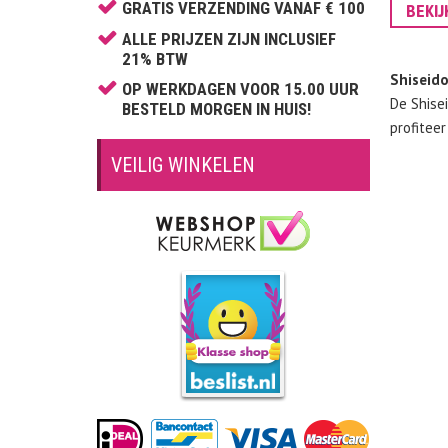
Calvin Klein
GRATIS VERZENDING VANAF € 100
BEKI
Carolina Herrera
ALLE PRIJZEN ZIJN INCLUSIEF
21% BTW
Cartier
Shiseid
OP WERKDAGEN VOOR 15.00 UUR
Celine Dion
De Shise
BESTELD MORGEN IN HUIS!
profitee
Cerruti
Chantal Thomass
VEILIG WINKELEN
Chloé
Chopard
Christina Aguilera
Clinique
David Beckham
Davidoff
Diesel
Dior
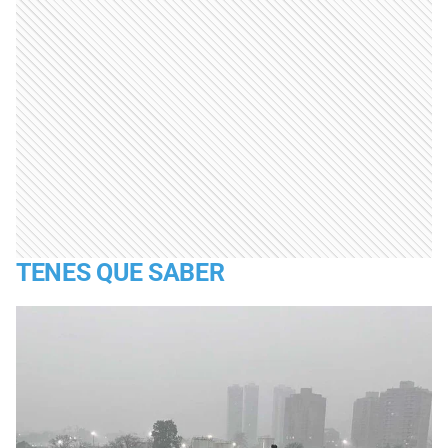
TENES QUE SABER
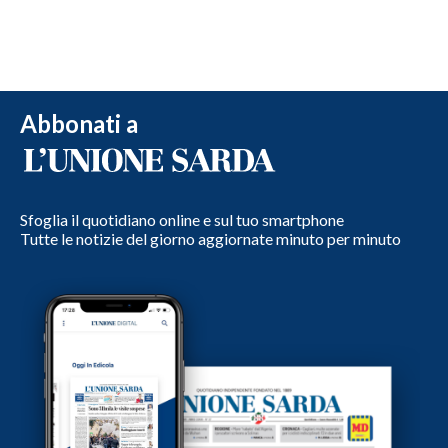
Abbonati a
Sfoglia il quotidiano online e sul tuo smartphone
Tutte le notizie del giorno aggiornate minuto per minuto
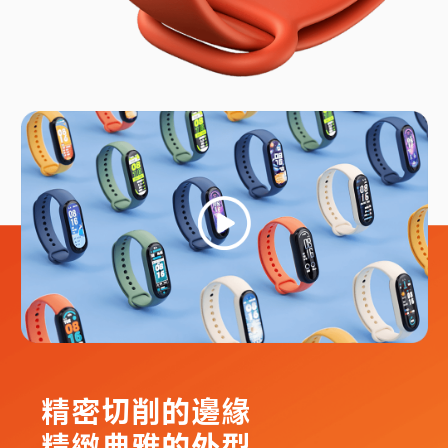
精密切削的邊緣

精緻典雅的外型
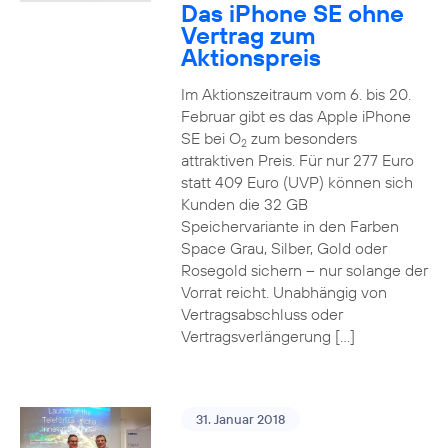
Das iPhone SE ohne
Vertrag zum
Aktionspreis
Im Aktionszeitraum vom 6. bis 20.
Februar gibt es das Apple iPhone
SE bei O
zum besonders
2
attraktiven Preis. Für nur 277 Euro
statt 409 Euro (UVP) können sich
Kunden die 32 GB
Speichervariante in den Farben
Space Grau, Silber, Gold oder
Rosegold sichern – nur solange der
Vorrat reicht. Unabhängig von
Vertragsabschluss oder
Vertragsverlängerung […]
31. Januar 2018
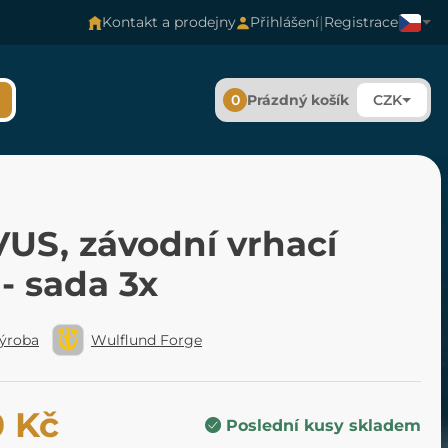
|
Kontakt a prodejny
Přihlášení
Registrace
0
Prázdný košík
CZK
US, závodní vrhací
- sada 3x
výroba
Wulflund Forge
0 Kč
Poslední kusy skladem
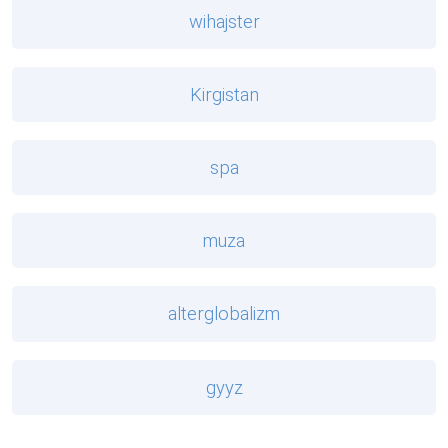
wihajster
Kirgistan
spa
muza
alterglobalizm
gyyz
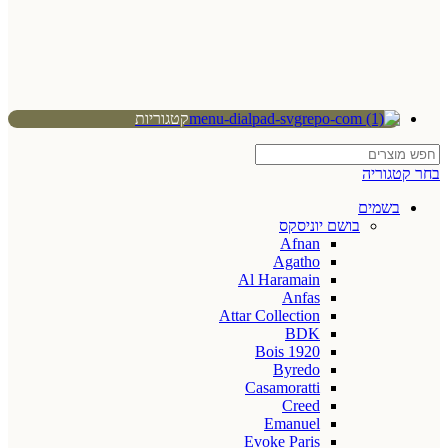
קטגוריות
בחר קטגוריה
בשמים
בושם יוניסקס
Afnan
Agatho
Al Haramain
Anfas
Attar Collection
BDK
Bois 1920
Byredo
Casamoratti
Creed
Emanuel
Evoke Paris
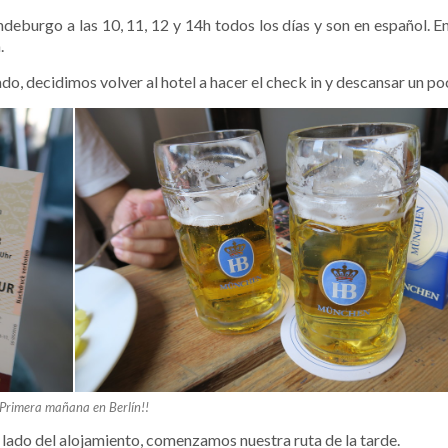
eburgo a las 10, 11, 12 y 14h todos los días y son en español. E
.
ado, decidimos volver al hotel a hacer el check in y descansar un p
Primera mañana en Berlín!!
l lado del alojamiento, comenzamos nuestra ruta
de la tarde.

-------------------------

-- Required action --
In the copy, include all records verbatim but no images.

-- Finished task --
Calvin Klein
GRATIS VERZENDING VANAF € 100
BEKI
Carolina Herrera
ALLE PRIJZEN ZIJN INCLUSIEF
21% BTW
Cartier
Shiseid
OP WERKDAGEN VOOR 15.00 UUR
Celine Dion
De Shise
BESTELD MORGEN IN HUIS!
profitee
Cerruti
Chantal Thomass
VEILIG WINKELEN
Chloé
Chopard
Christina Aguilera
Clinique
David Beckham
Davidoff
Diesel
Dior
TENES QUE SABER
Abbonati a
Sfoglia il quotidiano online e sul tuo smartphone
Tutte le notizie del giorno aggiornate minuto per minuto
精密切削的邊緣

精緻典雅的外型
Das iPhone SE ohne
Vertrag zum
Aktionspreis
Im Aktionszeitraum vom 6. bis 20.
Februar gibt es das Apple iPhone
SE bei O
zum besonders
2
attraktiven Preis. Für nur 277 Euro
statt 409 Euro (UVP) können sich
Kunden die 32 GB
Speichervariante in den Farben
Space Grau, Silber, Gold oder
Rosegold sichern – nur solange der
Vorrat reicht. Unabhängig von
Vertragsabschluss oder
Vertragsverlängerung […]
31. Januar 2018
|
Kontakt a prodejny
Přihlášení
Registrace
0
Prázdný košík
CZK
US, závodní vrhací
- sada 3x
výroba
Wulflund Forge
0 Kč
Poslední kusy skladem
wihajster
Kirgistan
spa
muza
alterglobalizm
gyyz
קטגוריות
בחר קטגוריה
בשמים
בושם יוניסקס
Afnan
Agatho
Al Haramain
Anfas
Attar Collection
BDK
Bois 1920
Byredo
Casamoratti
Creed
Emanuel
Evoke Paris
eburgo a las 10, 11, 12 y 14h todos los días y son en español. E
.
ado, decidimos volver al hotel a hacer el check in y descansar un p
Primera mañana en Berlín!!
l lado del alojamiento, comenzamos nuestra ruta
de la tarde.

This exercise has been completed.